The strategy given in the original blog post turned out to be correct even though there were a lot of mistakes in the post itself... Yes, the distribution of values is skewed by the method; yes, we can use more than two options in A/B testing; yes, we can add or remove options as we like (well, almost); no, this shouldn't be used in clinical trials; no, you can't set it an forget it (if you want maximal reward); etc.
One particular claim is particularly strong... and generally false:
you can always do better than A/B testing -- sometimes, two or three times better
As we have seen, this is completely wrong in at least one case, the one which A/B testing was designed for: proving that there is actually a difference (in clinical tests for instance). Even if the tested drug is no better at curing cancer than sugar, the multi-armed bandit method could favor it and the statistical test prove that this difference is significant while it isn't really.
We can also safely say that that claim is not correct in general if we "set it and forget", i.e. for continuous optimization. As a simple example, let's set $$P(O|A) = 0.1 \quad \text{ and } \quad P(O|B) = 0.2$$ assuming that we have $10000$ impressions per month. Let's A/B test on $2000$ impressions to get a rough estimate of these conversion rates in order to send the optimized version to the remaining users (statistical power of $99\%$).

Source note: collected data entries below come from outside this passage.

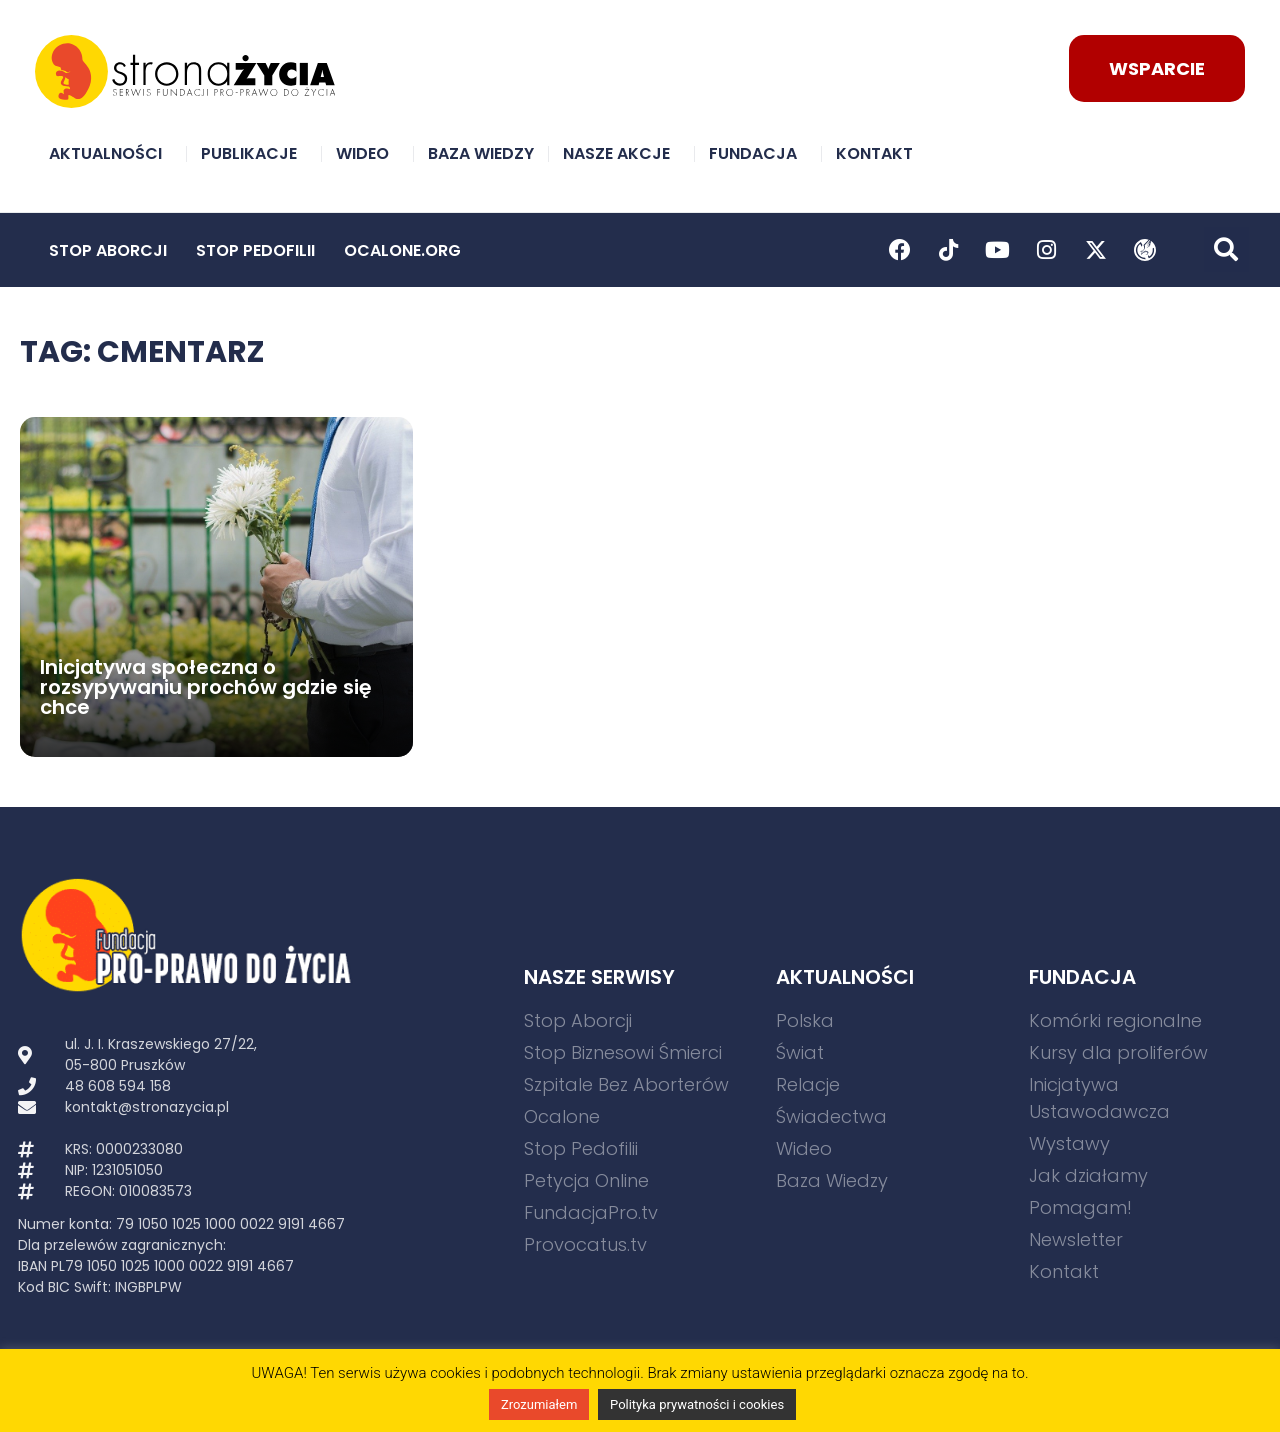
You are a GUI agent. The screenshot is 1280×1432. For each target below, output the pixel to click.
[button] (1226, 249)
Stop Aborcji (108, 250)
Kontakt (879, 153)
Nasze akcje (621, 153)
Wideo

We should obtain $$N_\text{clicks}^\text{AB} = 1000*0.2 + 1000*0.1 + 0.99*0.2*(10000-1000) + 0.01*0.1*(10000-1000) = 2091$$ clicks by the end of the month, on the long run. This is to be compared to the multi-armed bandit strategy which would yield only $$N_\text{clicks}^\text{MAB} = 0.9333333*0.2*10000 + 0.0666666*0.1*10000 = 1933$$ clicks (assuming that the favored event is found immediately)... In only one month A/B testing performs better in that particular case.
The "set and forget" part is actually a more workaround than a feature: it is not as easy to say when to stop using that strategy compared to proper A/B testing. Comparing overall click-through rates at constant sample size is not relevant. You would have to estimate a proper sample size for the multi-armed bandit strategy, by using the code, running simulations, estimating the "experimental" distributions for different $N$ until reaching the proper overlap (i.e. the proper statistical level).
As well, multivariate analysis (let's say to identify interactions between the button color, shape and font size) requires the same setup as basic A/B testing. In particular, this kind of analysis cannot be performed using the multi-armed bandit strategy because we need significant estimates of the differences.
All that said, of course there are numerous cases where we expect the multi-armed bandit strategy to outperform A/B testing. But not "always"/"systematically"... not even "generally"! The two methods answer different questions, both of which can lead to far higher click-through rates than the other depending on the case and how these methods are used.